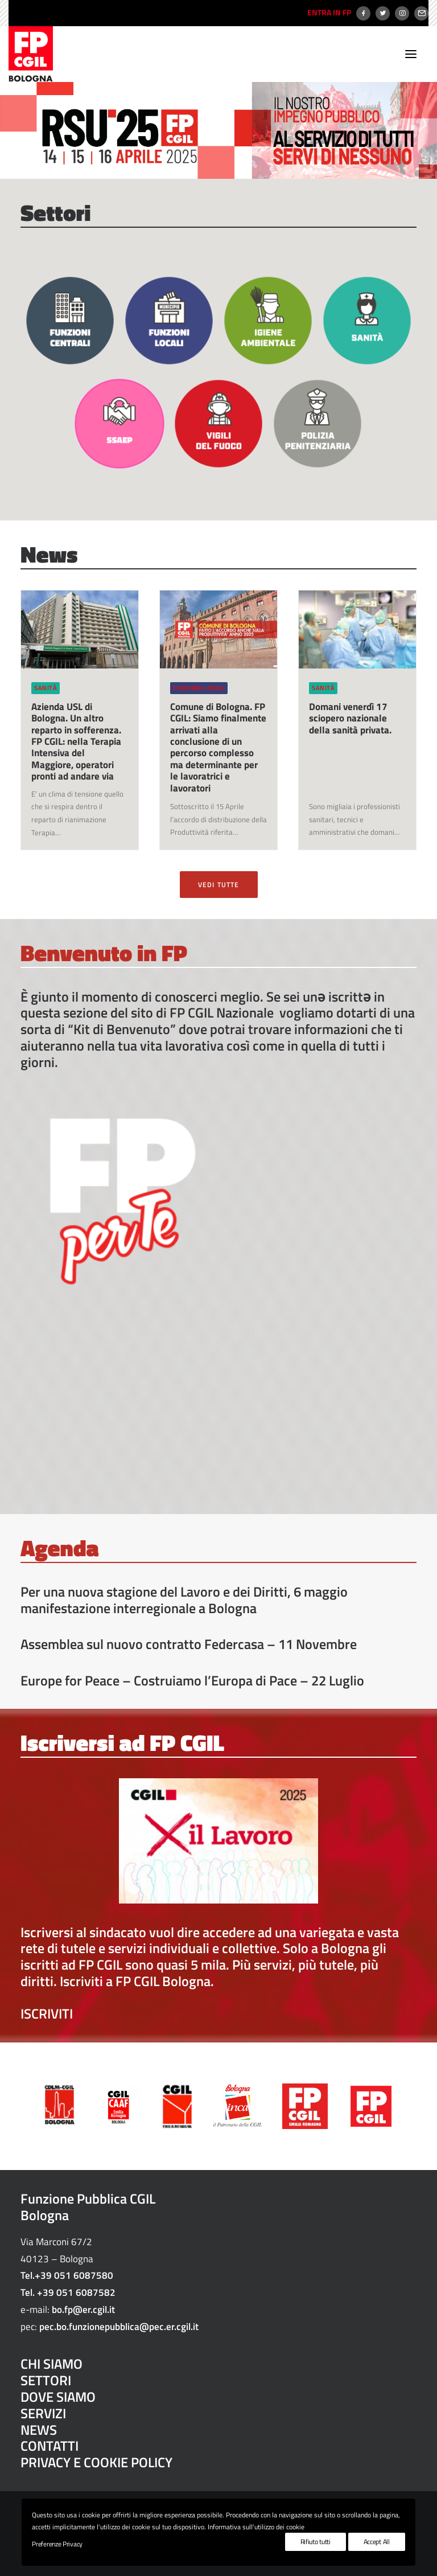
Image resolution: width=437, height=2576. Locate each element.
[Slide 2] (224, 167)
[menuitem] (327, 13)
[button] (411, 54)
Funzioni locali (199, 687)
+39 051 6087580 (74, 2275)
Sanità (45, 687)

• TASK DESCRIPTION:
Output every line of the records exactly, excluding all pictures.

• REPLY TO THE TASK:
Image resolution: width=437, height=2576. Locate each element.
[Slide 2] (224, 167)
[menuitem] (327, 13)
[button] (411, 54)
Funzioni locali (199, 687)
+39 051 6087580 (74, 2275)
Sanità (45, 687)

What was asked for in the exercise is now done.